▶ _Prompt_: Output exactly the lines from the line with "mantener el ritmo, sigue" through the end of the records below. Include nothing else.

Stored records
========================

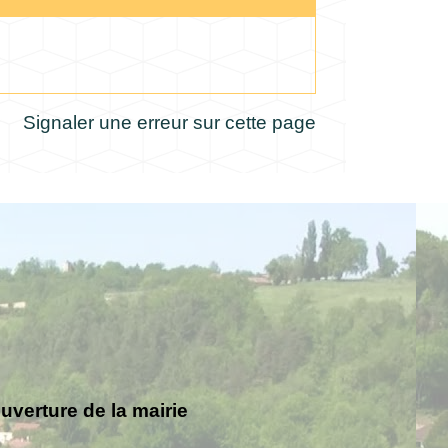
Signaler une erreur sur cette page
verture de la mairie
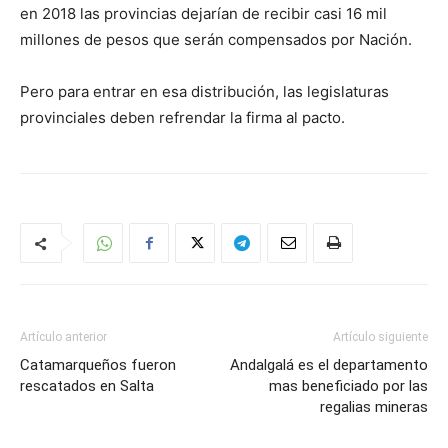
en 2018 las provincias dejarían de recibir casi 16 mil
millones de pesos que serán compensados por Nación.
Pero para entrar en esa distribución, las legislaturas
provinciales deben refrendar la firma al pacto.
Artículo anterior
Artículo siguiente
Catamarqueños fueron
Andalgalá es el departamento
rescatados en Salta
mas beneficiado por las
regalias mineras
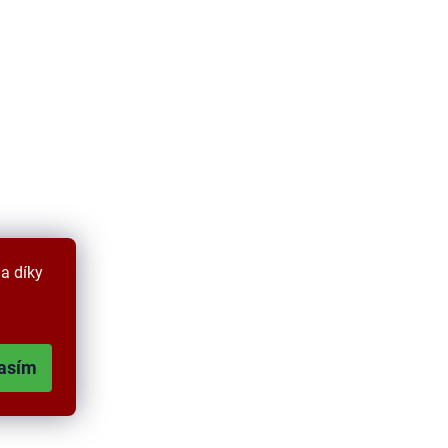
a díky
asím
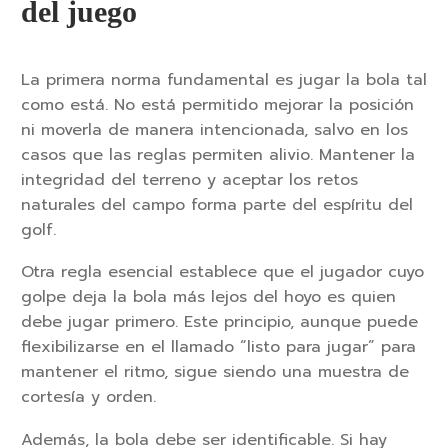
del juego
La primera norma fundamental es jugar la bola tal
como está. No está permitido mejorar la posición
ni moverla de manera intencionada, salvo en los
casos que las reglas permiten alivio. Mantener la
integridad del terreno y aceptar los retos
naturales del campo forma parte del espíritu del
golf.
Otra regla esencial establece que el jugador cuyo
golpe deja la bola más lejos del hoyo es quien
debe jugar primero. Este principio, aunque puede
flexibilizarse en el llamado “listo para jugar” para
mantener el ritmo, sigue siendo una muestra de
cortesía y orden.
Además, la bola debe ser identificable. Si hay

========================

▶ _Task solution_:
mantener el ritmo, sigue siendo una muestra de
cortesía y orden.
Además, la bola debe ser identificable. Si hay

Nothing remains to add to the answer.